On a day like today, when families gather together to share whatever
bounty the labors of the year have brought forth, to offer thanks to
whatever God they worship for the pleasures and trials the year has made
manifest, it is simply too much for me to consider contemporary issues and
problems. But there still are lessons in the history and practice of
Thanksgiving worth considering.

Although it is no doubt related to the harvest festivals held in almost
every culture since the beginning of sowing and reaping, Thanksgiving is a
peculiarly American holiday. Celebrating plenty is common; officially and
reverently giving thanks is not so common.

Like many American traditions, Thanksgiving is loaded with myths and
half-truths. Harvest days of thanksgiving, called by the respective
governors, were common in the New England colonies in the 1700s.

But it wasn’t until the 1840s that the Pilgrim settlement at Plymouth
Colony in Massachusetts was put forward as the embodiment of the
Thanksgiving spirit (see
Plimoth.org for
fascinating historical information and lots of links). It wasn’t until the
1900s that the idea of harmony between the settlers and the indigenous
inhabitants became a big part of the story.

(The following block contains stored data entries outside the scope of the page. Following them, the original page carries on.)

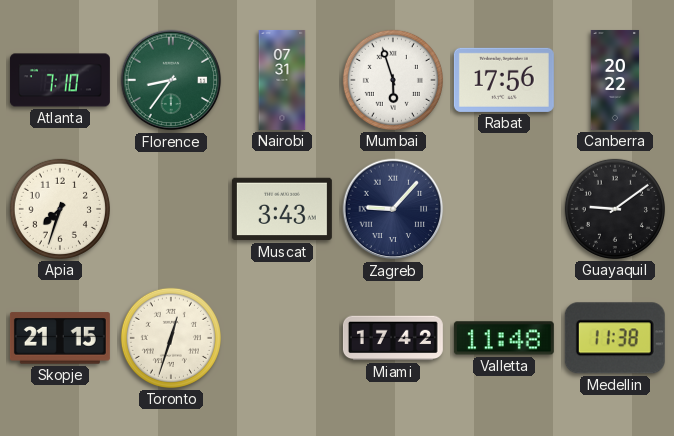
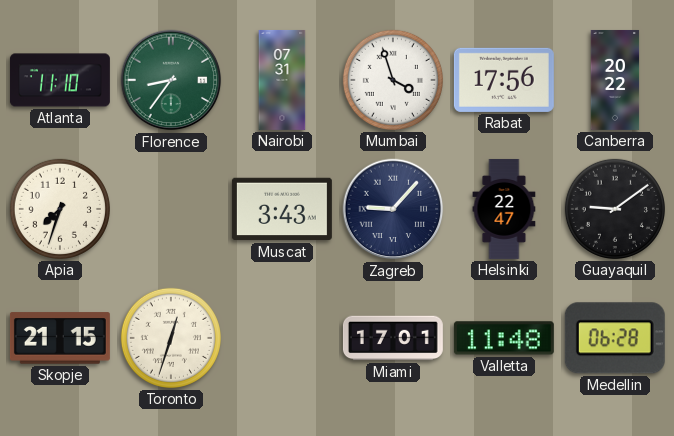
Atlanta: 7:10 -> 11:10
Mumbai: 5:57 -> 3:57
Helsinki: none -> 22:47
Miami: 17:42 -> 17:01
Medellin: 11:38 -> 06:28
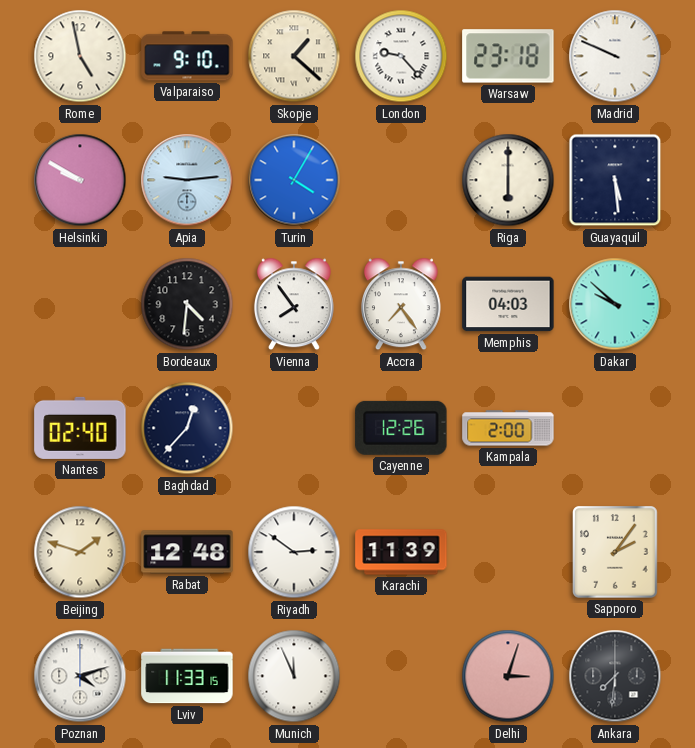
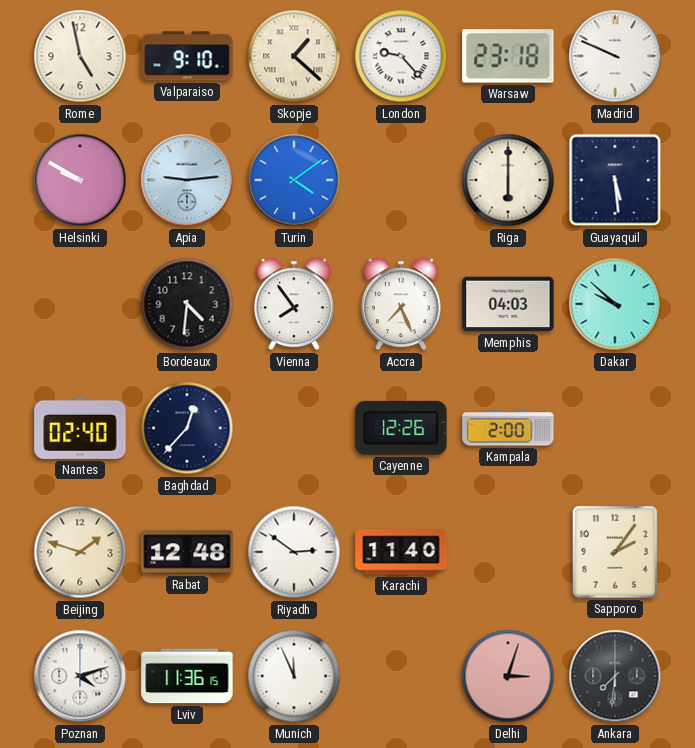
Turin: 4:05 -> 4:09
Accra: 7:24 -> 7:26
Karachi: 11:39 -> 11:40
Lviv: 11:33 -> 11:36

During the 19th century, when Indian wars raged in the West, Thanksgiving
symbolism was more likely to emphasize defending against arrows than sharing

The story of Plymouth Colony does include valid lessons, or at least
suggestions of lessons the romanticized versions miss or glide over. The
storybook version is that the Pilgrims, religious separatists who believed
the Church of England was corrupt and out of touch with biblical faith, came
to America to establish an outpost of purity in 1620. The first winter was
hard, and half the colonists died. But the survivors worked hard, learned
new farming techniques from the natives, and the harvest of 1621 was
bountiful. So a day of Thanksgiving was called and the Indians were invited
to share in the bounty.

The real story is much more interesting.

According to the journal kept by the colony’s governor William Bradford,
in 1621 and 1622 the harvest was far from bountiful, and “this community (so
far as it was) was found to breed much confusion and discontent and retard
much employment that would have been to their benefit and comfort.”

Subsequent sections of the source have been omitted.